The weather system is heading into southern Michigan as of noon today. Here’s a look at how much ice and snow should accumulate. Also, previously it looked as if temperatures could warm above freezing across southern Lower Michigan. Now it looks like temperatures might be stubbornly cold.
Below is the radar forecast. The precipitation will become widespread across the southern half of Lower Michigan this afternoon. The purple shaded area is a forecast of freezing rain. The pink shaded areas could be snow, sleet or freezing rain.
The southern third of Lower Michigan will mostly have freezing rain. The northern fringe of the weather will be sleet and snow. This means the southern half of Lower Michigan will have dangerous winter road conditions this afternoon through tonight, and possibly into early Saturday morning.
Below is the total ice accumulation expected by the end of the precipitation at 4 a.m. Saturday.
The Lansing and Jackson areas look to be in the heaviest area of freezing rain, with ice amounts between two-tenths and four-tenths of an inch. All of the major cities from Saginaw and Grand Rapids south to the Ohio and Indiana border could have up to one-tenth of an inch of ice. This includes the Detroit area and Ann Arbor.
This isn’t major ice storm status, but certainly enough for dangerous road conditions and a few large limbs brought down on powerlines.
Flint, Alma and Grand Rapids will have more of a mixture that a pure freezing rain event. Look for snow, sleet and freezing rain. Below is the snowfall forecast from the model I trust most in this situation. Let’s call it a two to five inch snow through central Lower Michigan.
Yesterday there was some hope temperatures would warm up to 34 degrees across the southern half of Lower Michigan, helping melt off ice accumulations. Today everything shows a little colder temperature pattern. Below I’m showing the time when temperatures will be about the warmest. You can see the freezing line stays very south, almost at the Ohio border. The far southeast, Detroit and Ann Arbor, could warm to 33 or 34 degrees late this evening, helping main roads improve. Elsewhere it’s going to stay below freezing. Any road improvements there will have to be accomplished by road salt and Saturday morning’s sunshine.

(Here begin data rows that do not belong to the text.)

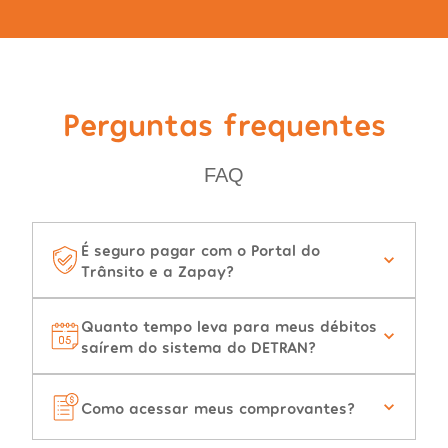
Perguntas frequentes
FAQ
É seguro pagar com o Portal do
Trânsito e a Zapay?
Quanto tempo leva para meus débitos
saírem do sistema do DETRAN?
Como acessar meus comprovantes?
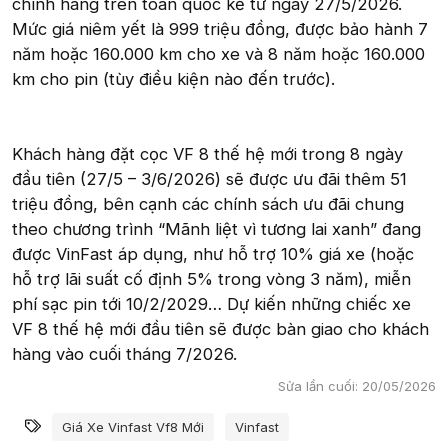
chính hãng trên toàn quốc kể từ ngày 27/5/2026.
Mức giá niêm yết là 999 triệu đồng, được bảo hành 7
năm hoặc 160.000 km cho xe và 8 năm hoặc 160.000
km cho pin (tùy điều kiện nào đến trước).
Khách hàng đặt cọc VF 8 thế hệ mới trong 8 ngày
đầu tiên (27/5 – 3/6/2026) sẽ được ưu đãi thêm 51
triệu đồng, bên cạnh các chính sách ưu đãi chung
theo chương trình “Mãnh liệt vì tương lai xanh” đang
được VinFast áp dụng, như hỗ trợ 10% giá xe (hoặc
hỗ trợ lãi suất cố định 5% trong vòng 3 năm), miễn
phí sạc pin tới 10/2/2029… Dự kiến những chiếc xe
VF 8 thế hệ mới đầu tiên sẽ được bàn giao cho khách
hàng vào cuối tháng 7/2026.
Sửa lần cuối:
20/05/2026
Từ khóa
Giá Xe Vinfast Vf8 Mới
Vinfast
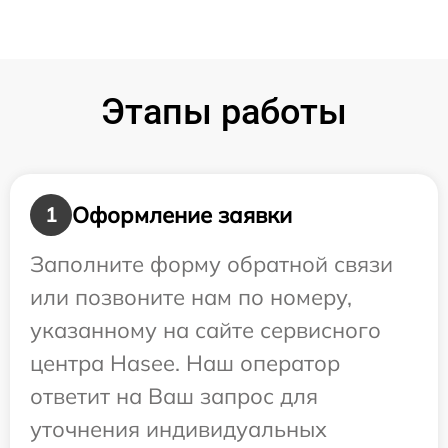
Этапы работы
Оформление заявки
1
Заполните форму обратной связи
или позвоните нам по номеру,
указанному на сайте сервисного
центра Hasee. Наш оператор
ответит на Ваш запрос для
уточнения индивидуальных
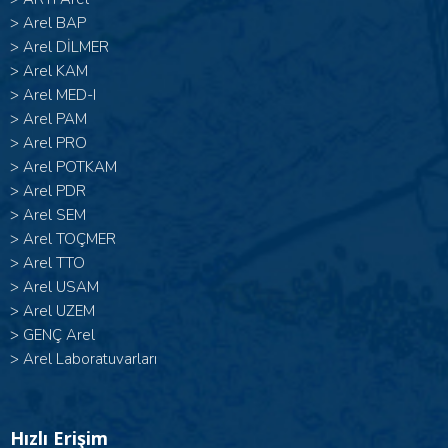
>
Arel BAP
>
Arel DİLMER
>
Arel KAM
>
Arel MED-I
>
Arel PAM
>
Arel PRO
>
Arel POTKAM
>
Arel PDR
>
Arel SEM
>
Arel TOÇMER
>
Arel TTO
>
Arel USAM
>
Arel UZEM
>
GENÇ Arel
>
Arel Laboratuvarları
Hızlı Erişim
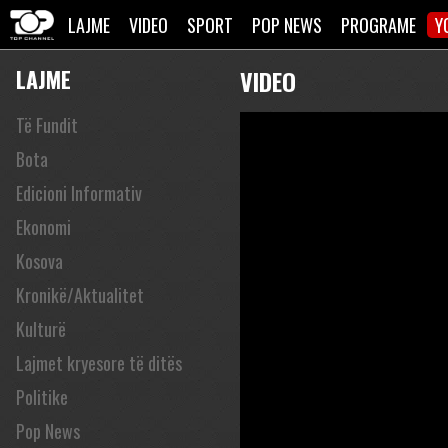
LAJME
VIDEO
SPORT
POP NEWS
PROGRAME
Y
LAJME
VIDEO
Të Fundit
Bota
Edicioni Informativ
Ekonomi
Kosova
Kronikë/Aktualitet
Kulturë
Lajmet kryesore të ditës
Politike
Pop News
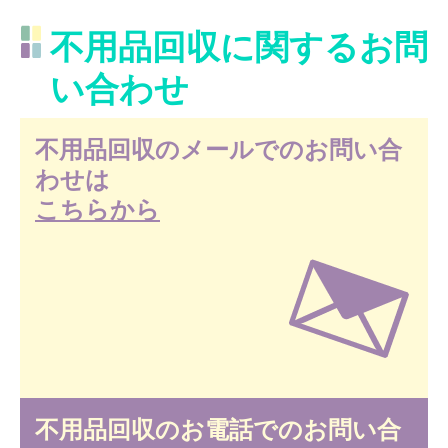
不用品回収に関するお問
い合わせ
不用品回収のメールでのお問い合
わせは
こちらから
不用品回収のお電話でのお問い合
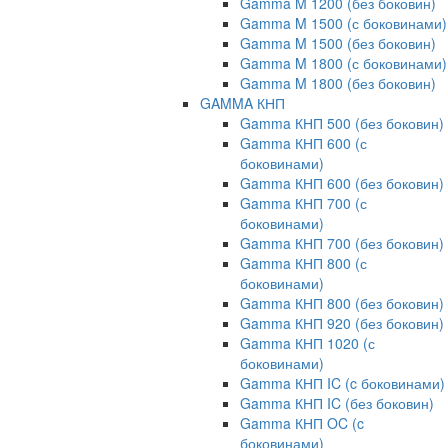
Gamma M 1200 (без боковин)
Gamma M 1500 (с боковинами)
Gamma M 1500 (без боковин)
Gamma M 1800 (с боковинами)
Gamma M 1800 (без боковин)
GAMMA КНП
Gamma КНП 500 (без боковин)
Gamma КНП 600 (с
боковинами)
Gamma КНП 600 (без боковин)
Gamma КНП 700 (с
боковинами)
Gamma КНП 700 (без боковин)
Gamma КНП 800 (с
боковинами)
Gamma КНП 800 (без боковин)
Gamma КНП 920 (без боковин)
Gamma КНП 1020 (с
боковинами)
Gamma КНП IC (c боковинами)
Gamma КНП IC (без боковин)
Gamma КНП OC (c
боковинами)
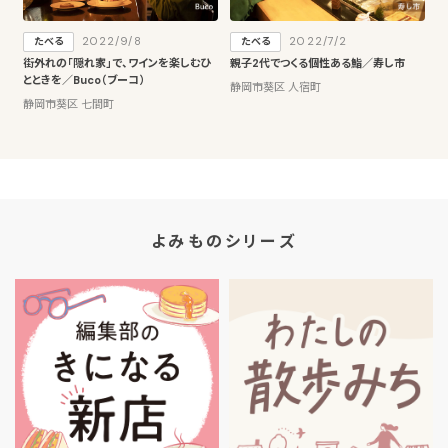
2022/9/8
2022/7/2
たべる
たべる
街外れの「隠れ家」で、ワインを楽しむひ
親子2代でつくる個性ある鮨／寿し市
とときを／Buco（ブーコ）
静岡市葵区 人宿町
静岡市葵区 七間町
よみものシリーズ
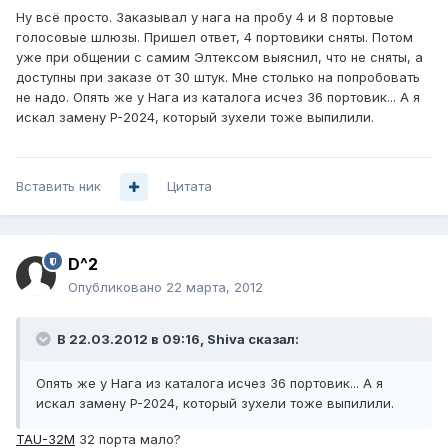
Ну всё просто. Заказывал у нага на пробу 4 и 8 портовые
голосовые шлюзы. Пришел ответ, 4 портовики сняты. Потом
уже при общении с самим Элтексом выяснил, что не сняты, а
доступны при заказе от 30 штук. Мне столько на попробовать
не надо. Опять же у Нага из каталога исчез 36 портовик... А я
искал замену P-2024, который зухели тоже выпилили.
Вставить ник
Цитата
D^2
Опубликовано
22 марта, 2012
В 22.03.2012 в 09:16, Shiva сказал:
Опять же у Нага из каталога исчез 36 портовик... А я
искал замену P-2024, который зухели тоже выпилили.
TAU-32M
32 порта мало?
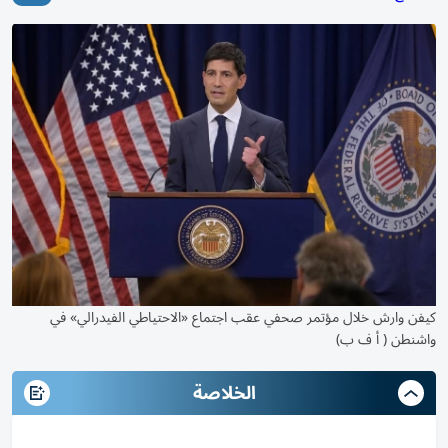
كيفن وارش خلال مؤتمر صحفي عقب اجتماع «الاحتياطي الفيدرالي» في
واشنطن ( أ ف ب)
الخلاصة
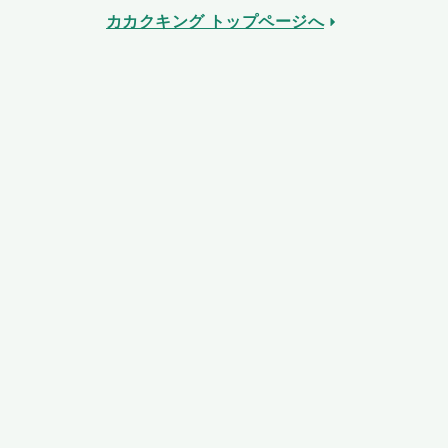
カカクキング トップページへ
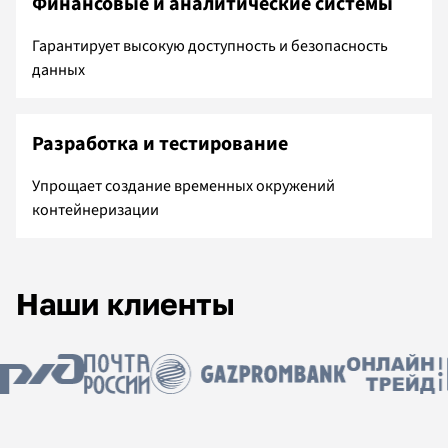
Финансовые и аналитические системы
Гарантирует высокую доступность и безопасность
данных
Разработка и тестирование
Упрощает создание временных окружений
контейнеризации
Наши клиенты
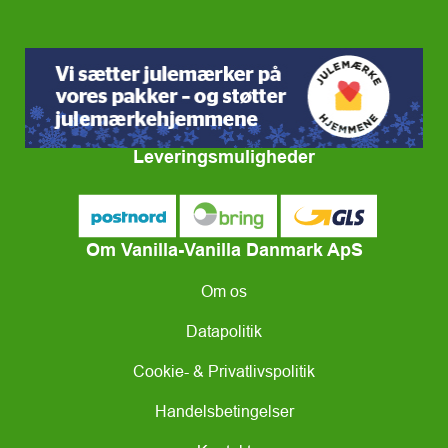
Leveringsmuligheder
Om Vanilla-Vanilla Danmark ApS
Om os
Datapolitik
Cookie- & Privatlivspolitik
Handelsbetingelser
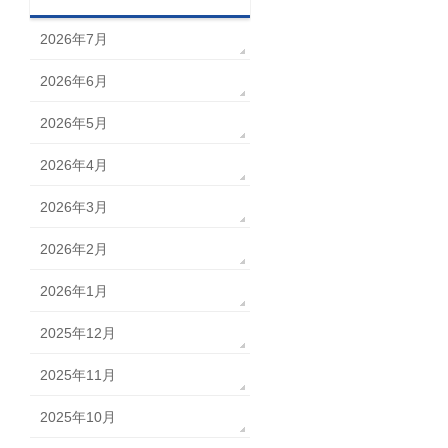
2026年7月
2026年6月
2026年5月
2026年4月
2026年3月
2026年2月
2026年1月
2025年12月
2025年11月
2025年10月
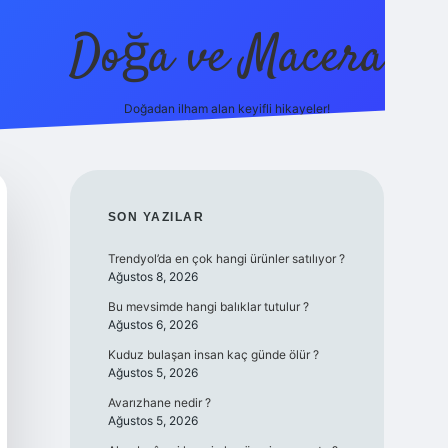
Doğa ve Macera
Doğadan ilham alan keyifli hikayeler!
ilbet.online/
vdcasino yeni giriş
grandoperabet giriş
https://
SIDEBAR
SON YAZILAR
Trendyol’da en çok hangi ürünler satılıyor ?
Ağustos 8, 2026
Bu mevsimde hangi balıklar tutulur ?
Ağustos 6, 2026
Kuduz bulaşan insan kaç günde ölür ?
Ağustos 5, 2026
Avarızhane nedir ?
Ağustos 5, 2026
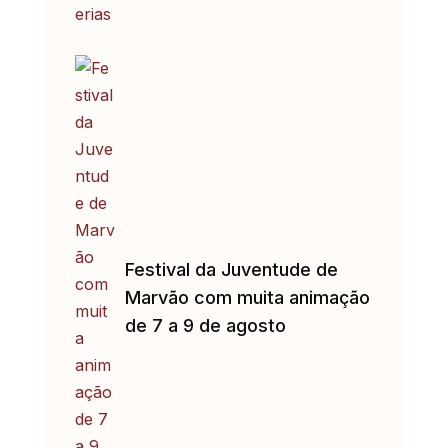
Festival da Juventude de
Marvão com muita animação
de 7 a 9 de agosto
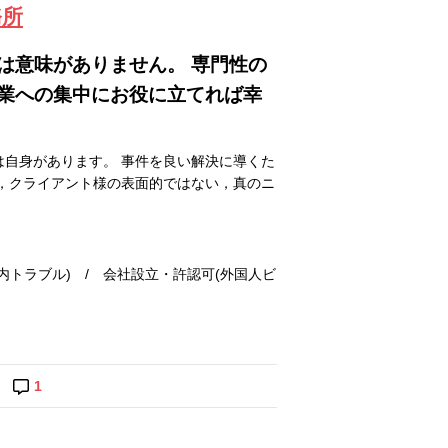
務所
は意味がありません。 専門性の
業への集中にお役に立てれば幸
自身があります。 事件を良い解決に導くた
，クライアント様の表面的ではない，真のニ
トラブル) / 会社設立・許認可(外国人ビ
1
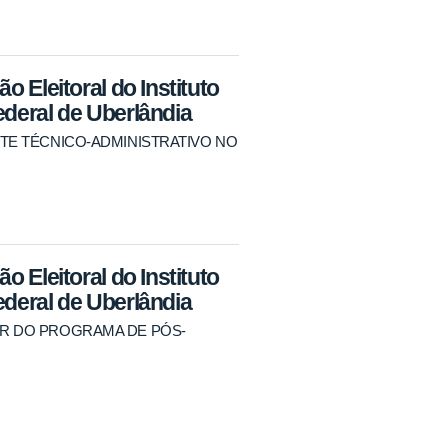
o Eleitoral do Instituto
ederal de Uberlândia
TANTE TÉCNICO-ADMINISTRATIVO NO
o Eleitoral do Instituto
ederal de Uberlândia
ADOR DO PROGRAMA DE PÓS-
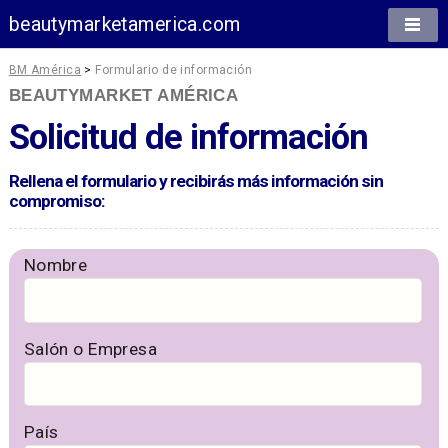
beautymarketamerica.com
BM América
>
Formulario de información
BEAUTYMARKET AMÉRICA
Solicitud de información
Rellena el formulario y recibirás más información sin
compromiso:
Nombre
Salón o Empresa
País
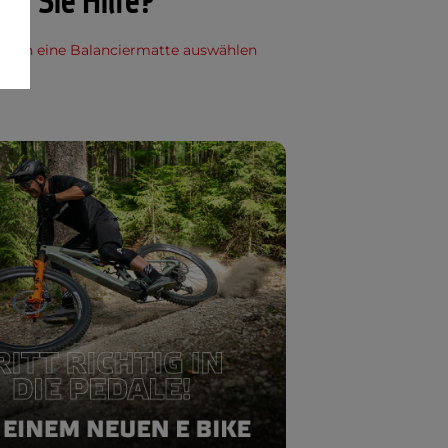
en Sie Hilfe?
l man eine Balanciermatte auswählen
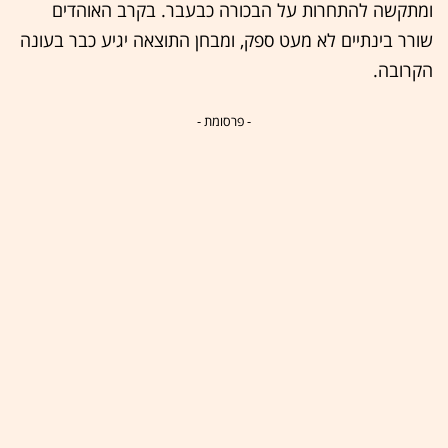
ומתקשה להתחרות על הבכורה כבעבר. בקרב האוהדים
שורר בינתיים לא מעט ספק, ומבחן התוצאה יגיע כבר בעונה
הקרובה.
- פרסומת -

So the precipitation picks up this afternoon, and ends by 4 a.m. tomorrow. You may need to wait until the sun gets up in the sky Saturday morning, and the salt gets thrown on roads before driving becomes safer.
It may be 9 a.m. or 10 a.m. Saturday before the interstates and main highways improve dramatically. But don’t wait until Sunday to drive because the next snow system will be here Sunday. By the way- if you read the linked article about the Sunday snow, it looks like the European has the better idea, based on the newest model runs.